- WHAT YOU SHOULD DO -
In the entries that follow, find the line containing "Ad hoc-Mitteilungen" and the line containing "过程，为血液质量与输血安全保驾护航。另外，在突发地", then copy exactly everything from the first through the second except the pictures.

EXTRACTED DATA Start Marker

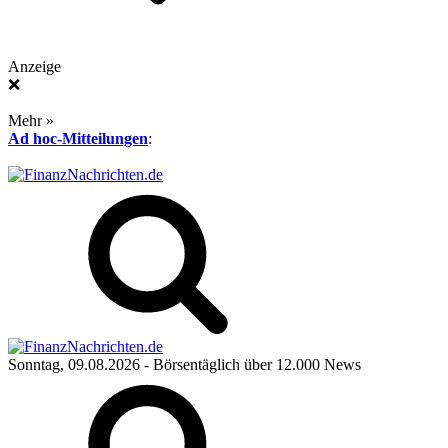
Anzeige
❌
Mehr »
Ad hoc-Mitteilungen
:
Sonntag, 09.08.2026
- Börsentäglich über 12.000 News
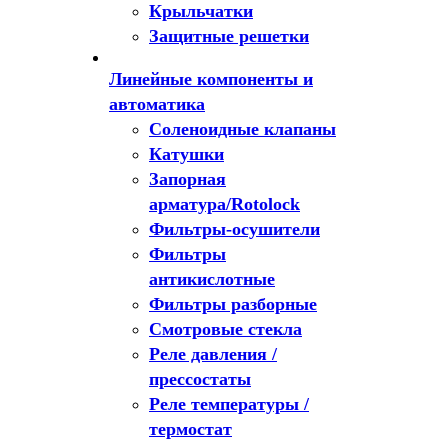
Крыльчатки
Защитные решетки
Линейные компоненты и
автоматика
Соленоидные клапаны
Катушки
Запорная
арматура/Rotolock
Фильтры-осушители
Фильтры
антикислотные
Фильтры разборные
Смотровые стекла
Реле давления /
прессостаты
Реле температуры /
термостат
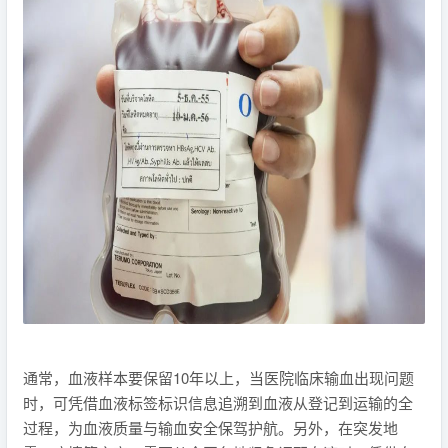
通常，血液样本要保留10年以上，当医院临床输血出现问题
时，可凭借血液标签标识信息追溯到血液从登记到运输的全
过程，为血液质量与输血安全保驾护航。另外，在突发地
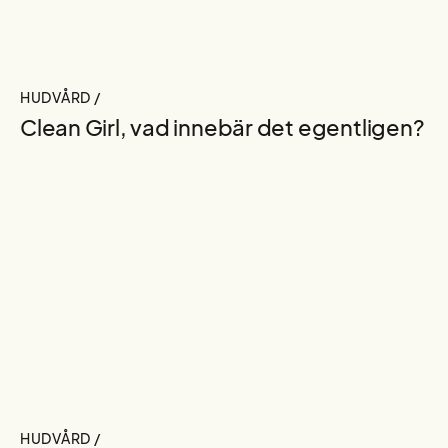
HUDVÅRD /
Clean Girl, vad innebär det egentligen?
HUDVÅRD /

EXTRACTED DATA End Marker

- WRITTEN RESPONSE -
Ad hoc-Mitteilungen
:
Sonntag, 09.08.2026
- Börsentäglich über 12.000 News
Крыльчатки
Защитные решетки
Линейные компоненты и
автоматика
Соленоидные клапаны
Катушки
Запорная
арматура/Rotolock
Фильтры-осушители
Фильтры
антикислотные
Фильтры разборные
Смотровые стекла
Реле давления /
прессостаты
Реле температуры /
термостат
通常，血液样本要保留10年以上，当医院临床输血出现问题
时，可凭借血液标签标识信息追溯到血液从登记到运输的全
过程，为血液质量与输血安全保驾护航。另外，在突发地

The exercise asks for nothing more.